La orilla de la línea férrea era, desde Santiago hasta Talca, un basural asombroso, un “museo a cielo abierto” de todos los desechos humanos imaginables: colchones semidestripados, cáscaras de sandías, coches de guagua, sillas con una pata menos, perros muertos, bolsas grandes y chicas de misterioso contenido. Eran parte integrante de este impresionante desfile, innumerables bestias que pululaban entre las inmundicias: chanchos, gallinas, perros, gatos, burros. Solo faltaban los caballos que, como se sabe, les tienen terror a los trenes y, apenas ven acercarse uno, huyen de la línea férrea a todo galope, echando espumarajos por el hocico, los muy cobardes, y agitando al viento las crines con posturas heroicas, estatuarias… Cualquier pollo de campo les da lecciones de entereza, permaneciendo ahí, al borde mismo del peligro, por si el remolino que levanta el convoy deja a la vista algún grano picoteable.
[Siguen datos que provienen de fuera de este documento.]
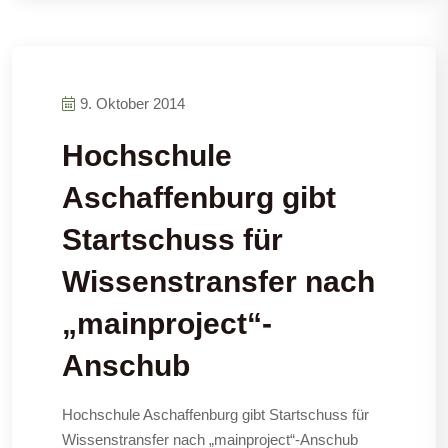
9. Oktober 2014
Hochschule
Aschaffenburg gibt
Startschuss für
Wissenstransfer nach
„mainproject“-
Anschub
Hochschule Aschaffenburg gibt Startschuss für
Wissenstransfer nach „mainproject“-Anschub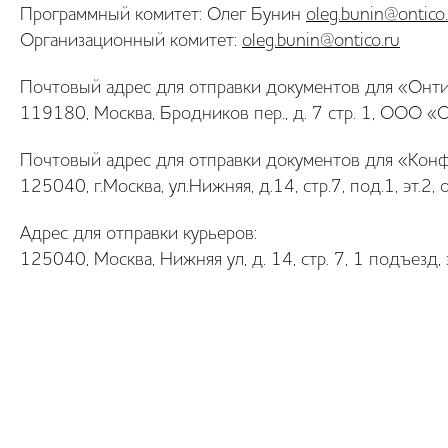
Программный комитет: Олег Бунин
oleg.bunin@ontico
Организационный комитет:
oleg.bunin@ontico.ru
Почтовый адрес для отправки документов для «Онти
119180, Москва, Бродников пер., д. 7 стр. 1, ООО «
Почтовый адрес для отправки документов для «Кон
125040, г.Москва, ул.Нижняя, д.14, стр.7, под.1, эт
Адрес для отправки курьеров:
125040, Москва, Нижняя ул, д. 14, стр. 7, 1 подъезд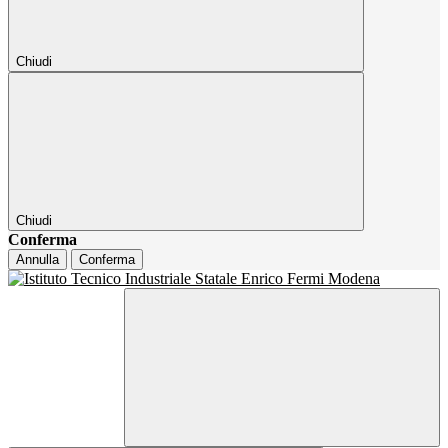
Chiudi
Chiudi
Conferma
Annulla
Conferma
¡Ah, la fascinación del tóxico y adictivo olor de las estaciones, el embrujador traqueteo (tatata-tán, tatata-tán), igualito al dramático comienzo de cierta sinfonía de Beethoven! Y, luego, el desfile de los condumios, transportados en carritos que iban siempre en dirección contraria a la del viaje (si íbamos hacia el sur, los empujaban hacia el norte, y viceversa, ejemplificando teorías del mismísimo Einstein): “¡Marta, bir y pirs! ¡Sangüis de jamón y queso!”. Los sándwiches yacían difuntos en sus bandejas, con las puntas del pan secas, vueltas hacia arriba en poco apetecible rictus. En el balde de agua turbia tintineaban las botellas. Era esto o comprarles “sánguches de tiuque” a las “palomitas” en las estaciones, simpáticas, antihigiénicas.
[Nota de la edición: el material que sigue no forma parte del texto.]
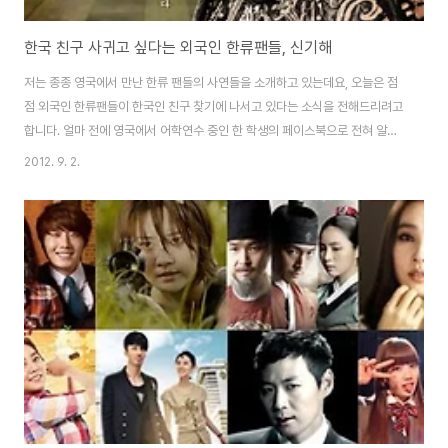
한국 친구 사귀고 싶다는 외국인 한류팬들, 신기해
저는 종종 영국에서 만난 한류 팬들의 사연들을 소개하고 있는데요, 오늘은 점
점 외국인 한류팬들이 한국인 친구 찾기에 나서고 있다는 소식을 전해드리려고
합니다. 얼마 전에 영국에서 어학연수 중인 한 학생의 페이스북으로 전혀 알지
못하는 어떤 외국인의 친구 요청을 받았다고 합니다. 그녀는 전혀 모르는 사람
2012. 9. 2.
인지라, 친구 요청을 거부했다고 하네요. 그리고 며칠 후 어학원에서 만난 사우
디아라비아 친구와 페이스북으로 대화를 하게 되었습니다. 내 사촌 동생이 한
류팬인데, 내가 한국인 친구가 있다고 하니까 내 동생이 너와 친구가 되고 싶다
고 하는데.... 어쩌지?? 그녀는 김남길을 끔찍히 사랑하거든~~ 한국인 학생은
자신의 외국인 친구의 동생이 한류팬이라는 단 하나만의 이유로 "알겠다" 고
했다고 합니다. 답이 떨어지..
¡Qué tiempos, qué viajes! ¡Qué maravilla de impuntualidad e ineficiencia! ¡Qué disfrute! Conmemorémoslos con lo siguiente, que servían en el coche comedor.
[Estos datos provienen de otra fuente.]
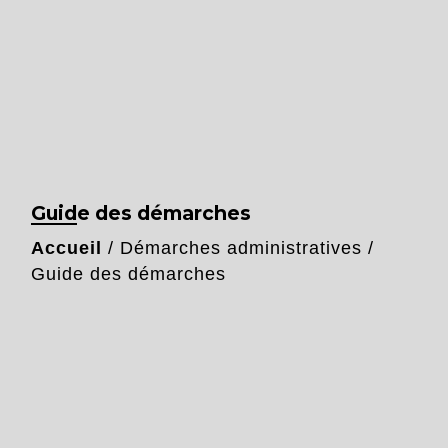
Guide des démarches
Accueil
/
Démarches administratives
/
Guide des démarches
EscalopinesCorte, muy finos, escalopines de carne de vaca. Fríalos, vuelta y vuelta, en aceite de oliva o mantequilla. Reserve. Agregue a la sartén buen trozo de mantequilla y dórela. Añada 1 o 2 cda de harina tostada, revuelva hasta homogeneizar, moje con caldo de carne hasta tener una salsa sueltecita. Sal, pimienta, gotas de salsa Perrins. Ponga ahí los escalopines. Sirva con papas fritas.